Minor change to testosterone related hormones
A research was done to evaluate the effects of Red Clover on hot flash and hormonal concentrations on menopausal women. The researchers scanned MEDLINE (1966 to July 2014), Scopus (1990 to July 2014), and the Cochrane Central Register of Controlled Trials (The Cochrane Library issue 1, 2014) for randomized controlled trials to use in their study.
Out of 183 relevant publications, only 11 met their criteria. They then gathered information from these articles and analyzed their data. The results are the following in favor the groups that supplemented with Red Clover:
- Decrease in FSH and SHBG
- Increase in LH, testosterone, and estriadol
The increase in LH and testosterone is (obviously) good because that’s what we men want in a testosterone booster.

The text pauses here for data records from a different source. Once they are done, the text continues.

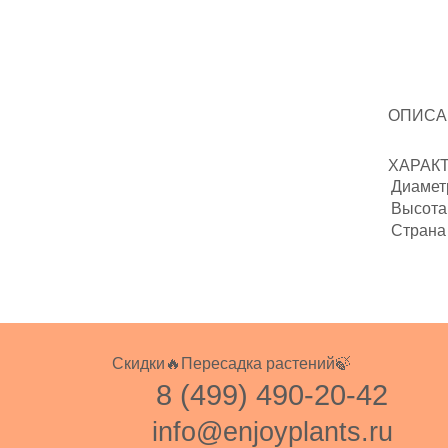
ОПИСА
ХАРАК
Диаметр
Высота 
Страна
Скидки🔥
Пересадка растений🍃
8 (499) 490-20-42
info@enjoyplants.ru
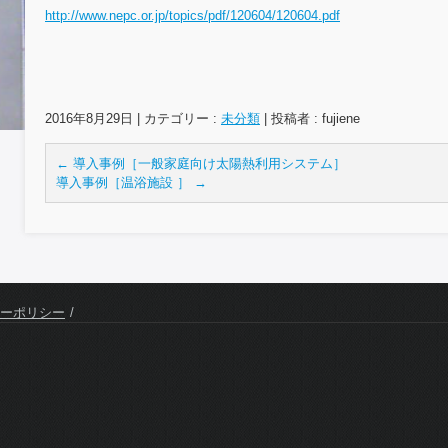
http://www.nepc.or.jp/topics/pdf/120604/120604.pdf
2016年8月29日
|
カテゴリー :
未分類
|
投稿者 : fujiene
←
導入事例［一般家庭向け太陽熱利用システム］
導入事例［温浴施設 ］
→
ーポリシー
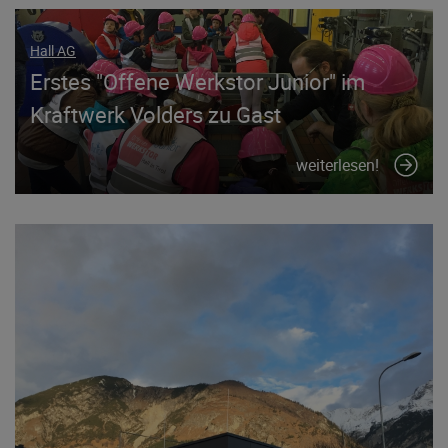
Hall AG
Erstes "Offene Werkstor Junior" im
Kraftwerk Volders zu Gast
weiterlesen!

Unfortunately, the increase wasn’t also high enough for the researchers to say that it was significant. The rise in estriadol was the only statistically significant increase.
The decrease in FSH and SHBG is also good because these are hormones that work against testosterone. However, the study did say that the changes to these two hormones were also not significant.

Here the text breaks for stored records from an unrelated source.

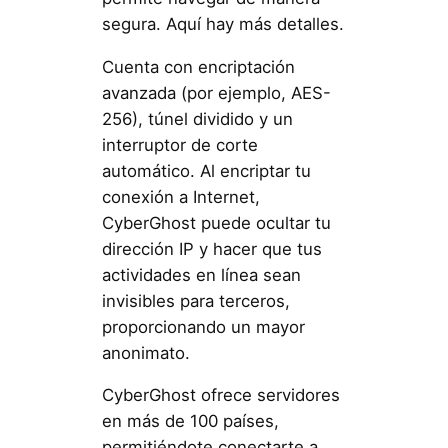
segura. Aquí hay más detalles.
Cuenta con encriptación
avanzada (por ejemplo, AES-
256), túnel dividido y un
interruptor de corte
automático. Al encriptar tu
conexión a Internet,
CyberGhost puede ocultar tu
dirección IP y hacer que tus
actividades en línea sean
invisibles para terceros,
proporcionando un mayor
anonimato.
CyberGhost ofrece servidores
en más de 100 países,
permitiéndote conectarte a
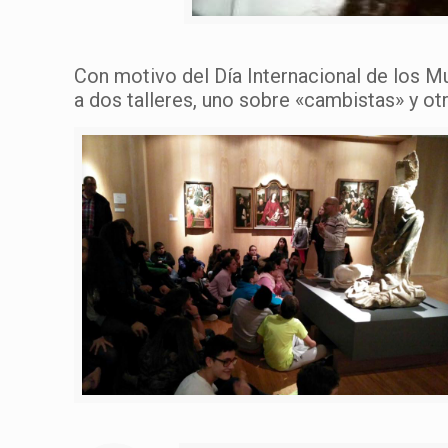
Con motivo del Día Internacional de los Mu
a dos talleres, uno sobre «cambistas» y o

Similar to the previous study, another research was done to investigate the effects of isoflavones (an active compound found in Red Clover) on the hormones of postmenopausal women. The isoflavones on this study, however, was extracted from soy.
The research divided their subjects into 3 groups depending on how much isoflavones they were given relative to bodyweight.
- Control group
- Low isoflavone: 1.00 +/- 0.01 mg/kg/day
- High isoflavone: 2.00 +/- 0.02 mg/kg/day
The supplementation spanned over 93 days. The high-iso group had the following results:
- Small but significant decrease in estrone-sulfate (E1-S)
- Decrease in estriadol (E2)
- Decrease in estrone (E1)
- Small but significant increase in SHBG
Other hormones were also tested but the researchers deemed these changes to be “small and probably not of physiological importance”.
The decrease in estrogen found here may be small but it still is big enough to be significant. This is good. However, the results of this study does contradict the results of the previous one which is pretty troubling.
Promote prostate health
A research was done to asses the effect of a Red Clover isoflanonoid extract on prostate, liver function, quality of life, and sexual function in men. This study was done on men with elevated prostate specific antigen (PSA) – a protein produced by the prostate that may also indicate some kind of abnormality to our precious family jewels. The results of the research are the following:
- 33% decrease in PSA
- Slight decrease in prostate volume
- No changes to sex hormones including testosterone, estrogen, LH, and FSH
- Significant increase in liver transmitase
- No change in sexual function
How Do I Take RED CLOVER?
In the researches that I’ve read on Red Clover and isoflavones being studied on hormones, the dosages ranged somewhere between 40-80 mg. However, the different researches also used different forms of these ingredients. Moreover, the research also seem to contradict each other so I can’t tell you an exact number as to which Red Clover can be beneficial for testosterone.
My advise is to take it daily at around 50-70 mg, falling inside the 40-80 mg mark that the studies used. Personally, I’d say this dose should be enough to somewhat gauge if Red Clover works for you or not. In terms of form, look for a supplement that gives you Red Clover standardized and isolated for its active nutrients.
I honestly don’t know if the research I provided here helped shed some light on the Red Clover mystery or if it opened up more questions. What I am sure though, is that you should now be more knowledgeable when it comes to this confusing plant.
The studies contradict each other. Red Clover might be able to lower levels of estrogen and increase levels of testosterone but it could also work the other way in that it increases estrogen and lowers test. That said, I personally wouldn’t rely on Red Clover to control my estrogen especially since there are more promising natural E-blockers in the market.